BEGIN AVAILABLE DATA

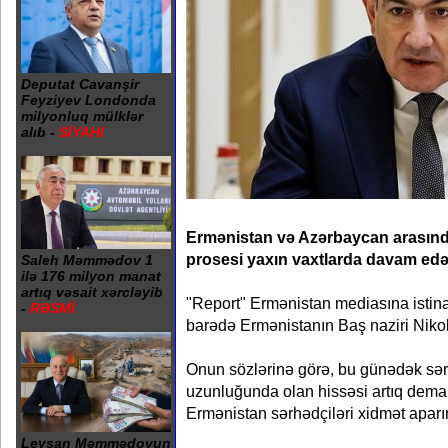
Deputat Cavanşir
Feyziyev Londonda
milyonluq mülklər
alıb -
SİYAHI
Ermənistan və Azərbaycan arasında
prosesi yaxın vaxtlarda davam ed
Saleh Məmmədov 1
ilə 176 milyon manat
artıq vəsait xərcləyib
"Report" Ermənistan mediasına istina
-
RƏSMİ
barədə Ermənistanın Baş naziri Nikol
Onun sözlərinə görə, bu günədək sər
uzunluğunda olan hissəsi artıq demar
Ermənistan sərhədçiləri xidmət aparır
Leysan Məmmədovun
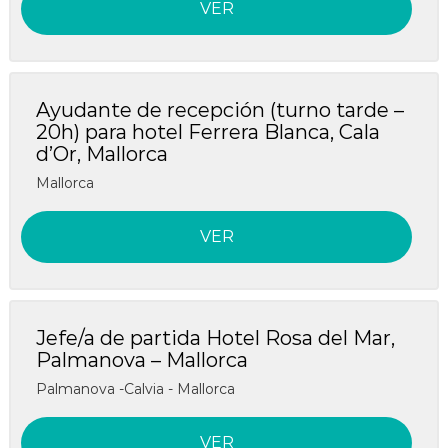
VER
y
a
s
n
d
o
e
s
t
r
Ayudante de recepción (turno tarde –
o
a
20h) para hotel Ferrera Blanca, Cala
t
b
d’Or, Mallorca
r
a
j
a
Mallorca
o
s
e
·
n
VER
M
M
a
a
r
r
S
e
S
Jefe/a de partida Hotel Rosa del Mar,
n
e
s
Palmanova – Mallorca
n
e
Palmanova -Calvia - Mallorca
s
s
H
e
o
VER
t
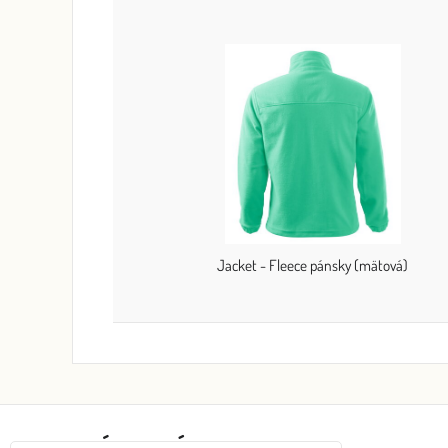
Jacket - Fleece pánsky (mätová)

END AVAILABLE DATA

## YOUR INSTRUCTIONS
Set down the entire material verbatim, with each picture left out.

## TASK ANSWER
Deputat Cavanşir
Feyziyev Londonda
milyonluq mülklər
alıb -
SİYAHI
Ermənistan və Azərbaycan arasında
prosesi yaxın vaxtlarda davam ed
Saleh Məmmədov 1
ilə 176 milyon manat
artıq vəsait xərcləyib
"Report" Ermənistan mediasına istina
-
RƏSMİ
barədə Ermənistanın Baş naziri Nikol
Onun sözlərinə görə, bu günədək sər
uzunluğunda olan hissəsi artıq demar
Ermənistan sərhədçiləri xidmət aparır
Leysan Məmmədovun
VER
y
a
s
n
d
o
e
s
t
r
Ayudante de recepción (turno tarde –
o
a
20h) para hotel Ferrera Blanca, Cala
t
b
d’Or, Mallorca
r
a
j
a
Mallorca
o
s
e
·
n
VER
M
M
a
a
r
r
S
e
S
Jefe/a de partida Hotel Rosa del Mar,
n
e
s
Palmanova – Mallorca
n
e
Palmanova -Calvia - Mallorca
s
s
H
e
o
VER
t
Jacket - Fleece pánsky (mätová)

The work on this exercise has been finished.